-------- RECORDS TO USE --------

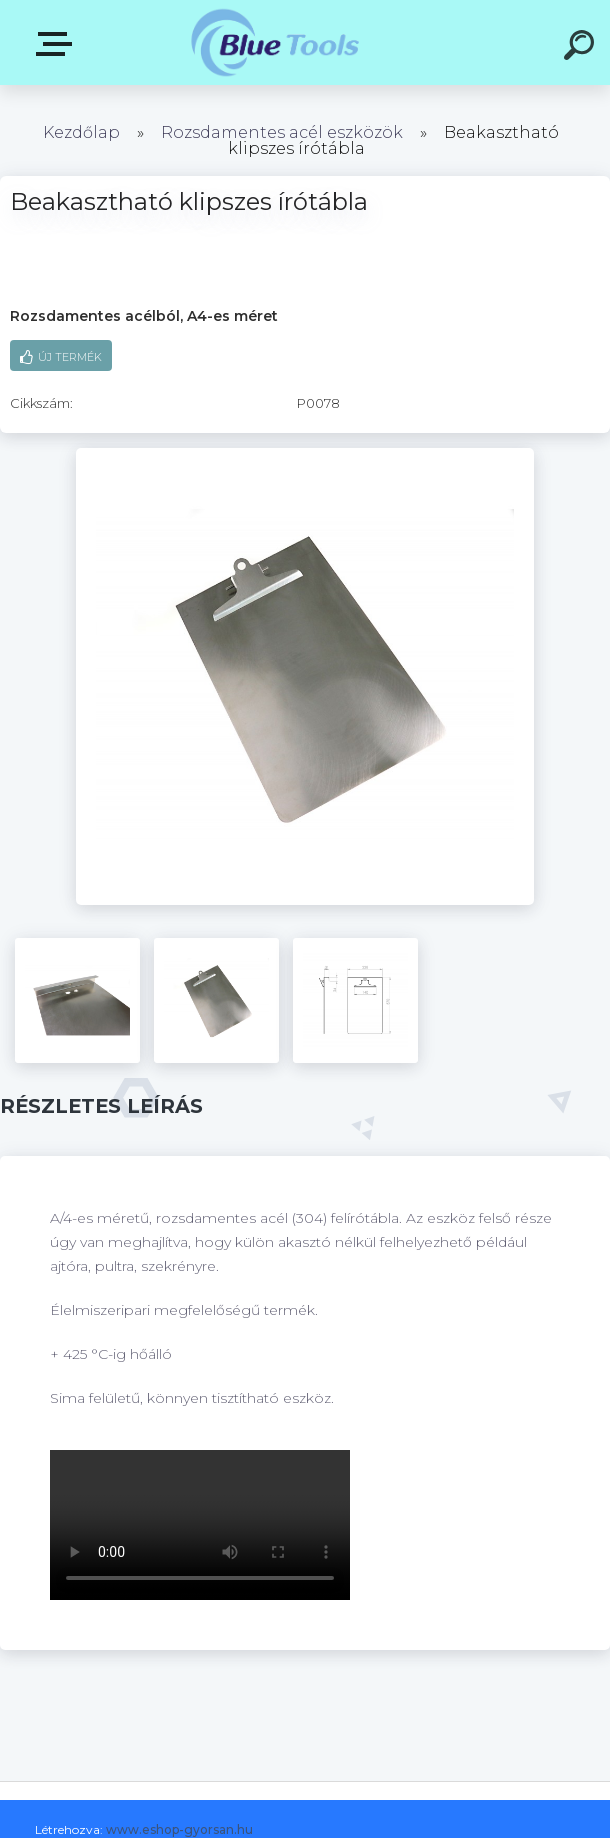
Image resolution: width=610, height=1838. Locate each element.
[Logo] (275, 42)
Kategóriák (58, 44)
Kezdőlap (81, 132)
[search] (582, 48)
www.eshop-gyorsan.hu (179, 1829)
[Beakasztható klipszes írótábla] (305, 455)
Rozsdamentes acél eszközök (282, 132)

--------
-------- RECORDS TO USE --------

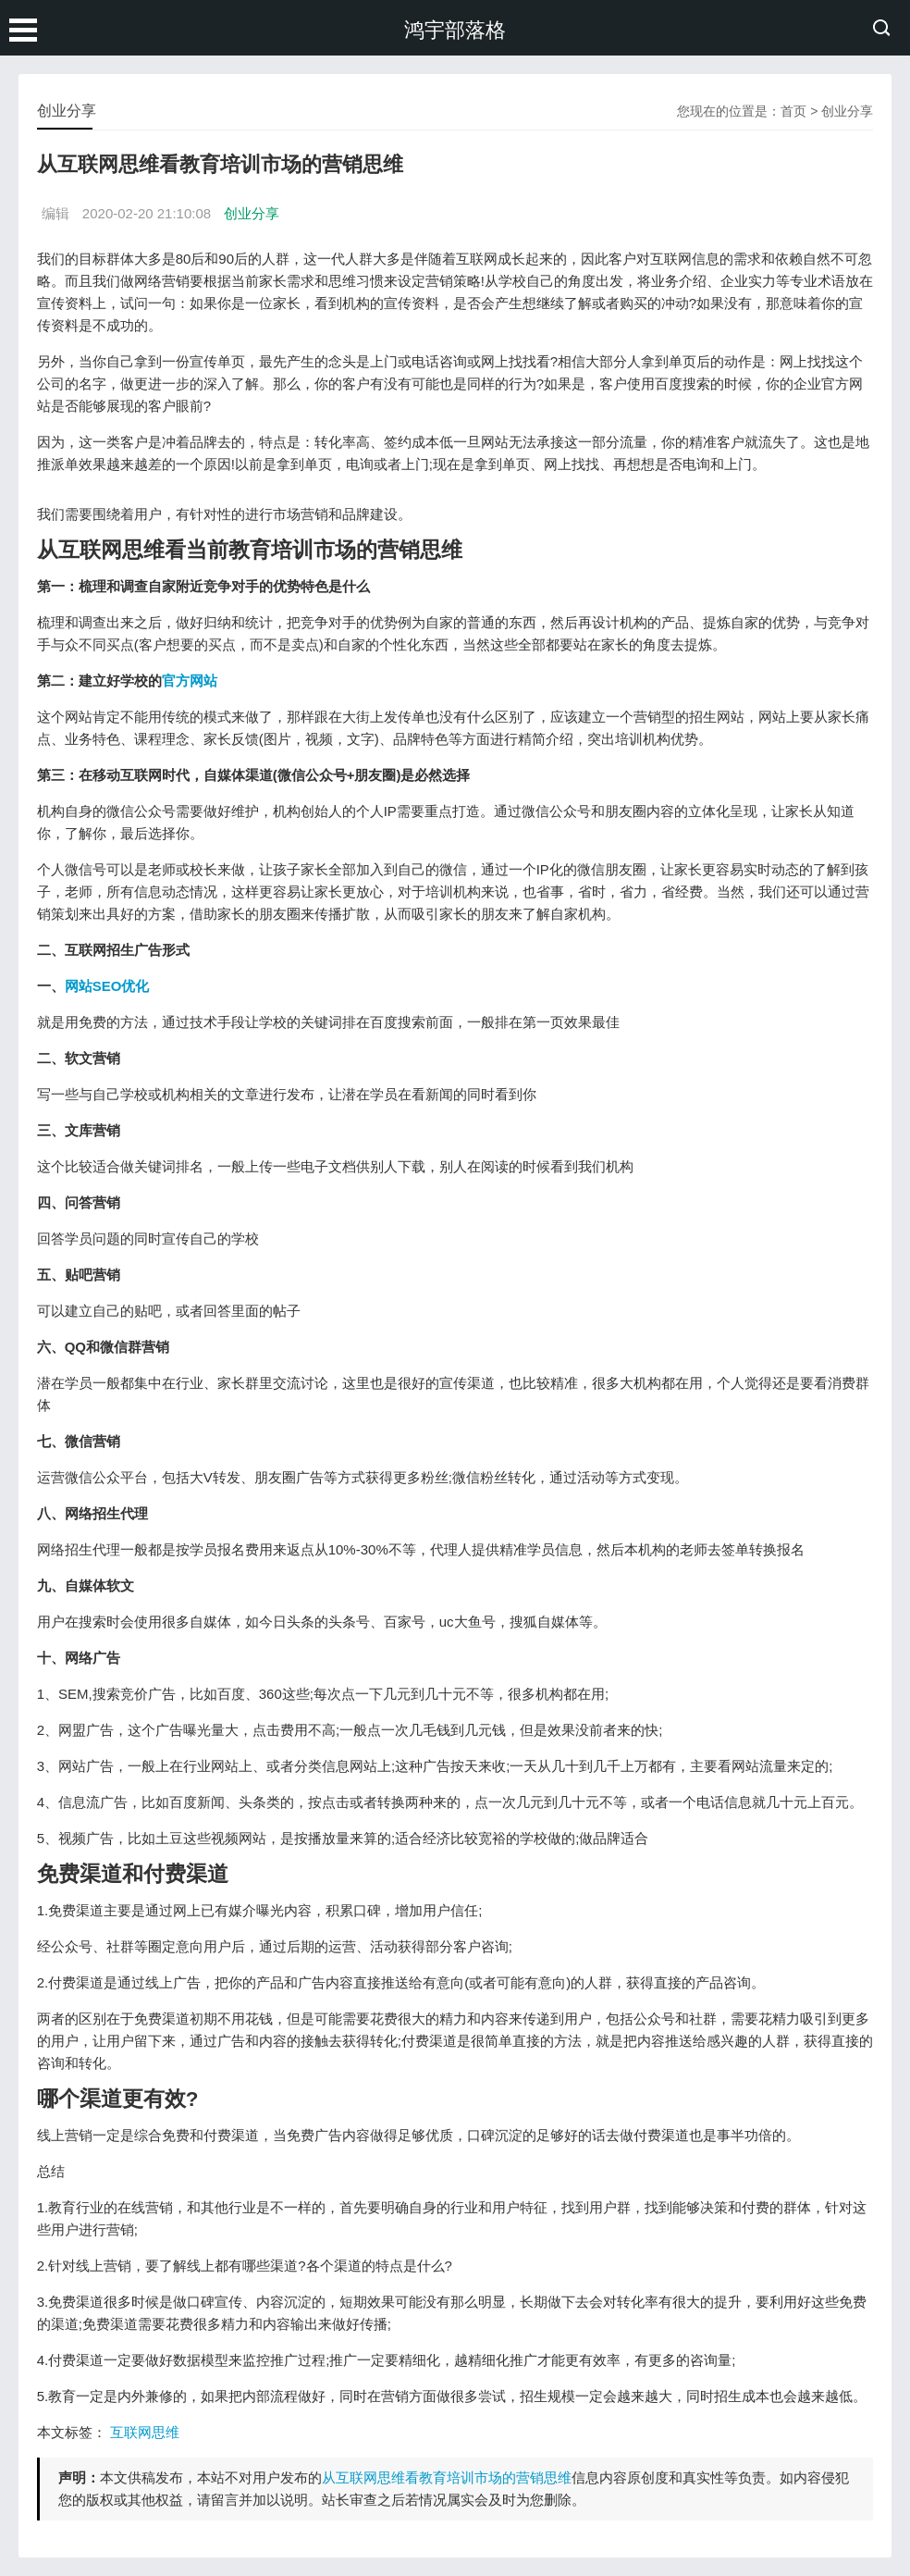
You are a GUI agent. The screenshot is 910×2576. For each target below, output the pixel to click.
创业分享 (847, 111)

--------

- [ACTIVITY]: Transcribe the lines above between the line holding "[Beakasztható klipszes írótábla] (305, 455)" and the line holding "Rozsdamentes acél eszközök (282, 132)", inclusive, exactly as they stand and with nothing added.

- [RESULT BELOW]:
[Beakasztható klipszes írótábla] (305, 455)
Rozsdamentes acél eszközök (282, 132)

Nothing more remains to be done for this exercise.